As part of this discussion, a lot of attention has been given to the “missing middle.” The argument is that the U.S. lacks lower density multifamily or types of clustered housing, including townhouses, duplexes, and certain kinds of low-rise multifamily housing. The claim is valid in that building more of this higher density housing is an efficient way to add additional for-sale and for-rent housing, particularly in high-growth/high-cost metro areas that lack developable land.

But I am concerned that the marketing success of the missing middle has left an important gap: small, single-family detached housing. This housing type is a key source for enabling homeownership among entry-level and first-time buyers, and due to consumer preference and demographic needs, it plays a critical role in the housing market. And like low-density multifamily, it, too, is missing.

Consider recent Census data on single-family home construction. In 1999, 37% of newly built single-family homes had square footage of less than 1,800. Development of that kind of housing has declined considerably over the past two decades. By 2015, just 21% of new single-family homes were less than 1,800 square feet, for a total of 136,000 homes built. Due to gains for higher density single-family building, the share of new single-family homes built with less than 1,800 square feet has since increased modestly to 23%, or 192,000 homes.

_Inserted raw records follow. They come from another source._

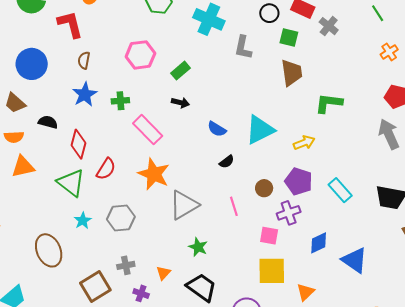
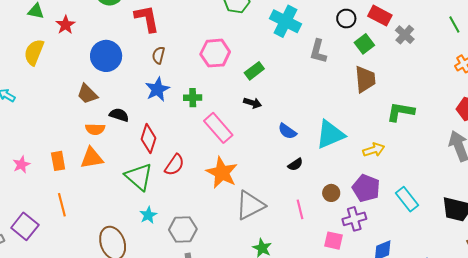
green square: (289, 37) -> (364, 44), turned 36
orange semicircle: (14, 137) -> (95, 129), moved
gray hexagon: (121, 218) -> (183, 229), moved

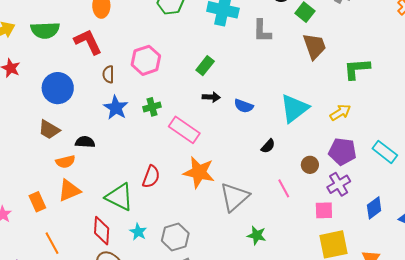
pink hexagon: (215, 53) -> (146, 60), moved
blue semicircle: (287, 131) -> (244, 106), moved
red diamond: (148, 139) -> (102, 231), moved

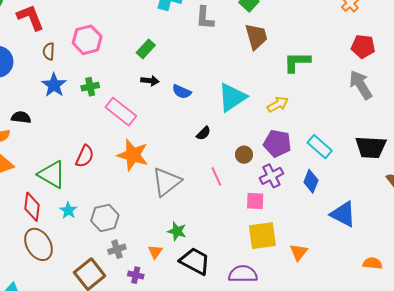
blue diamond: (374, 208) -> (311, 181), moved, turned -35
green star: (257, 235) -> (177, 231), moved

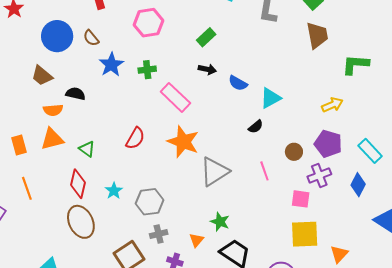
brown semicircle: (49, 51) -> (91, 38), moved, turned -48
cyan triangle: (232, 97) -> (270, 98), moved, size x0.7
green triangle: (52, 174) -> (87, 149), moved, size x0.6

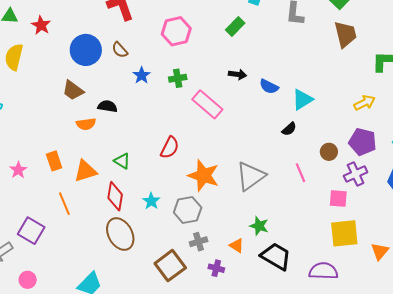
green rectangle: (206, 37) -> (235, 27), moved
blue star: (111, 65) -> (142, 75), size x0.7
orange triangle: (52, 139) -> (85, 171), moved
orange star: (183, 142) -> (204, 176), moved
orange triangle: (196, 240) -> (237, 246), turned -35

Despite these gains in construction volume, this single-family market segment is a key part of the affordability crisis and housing shortfall. Yet this type of housing falls outside the common understanding of the missing middle. While initiatives should be deployed to expand the missing middle, it’s vital that communities do not neglect single-family construction, notably entry-level, for-sale single-family housing that serves as a stepping stone to homeownership. This can be accomplished by lowering regulatory hurdles and improving zoning rules, such as fighting exclusionary zoning practices and the growing use of costly design requirements that crowd out entry-level single-family housing.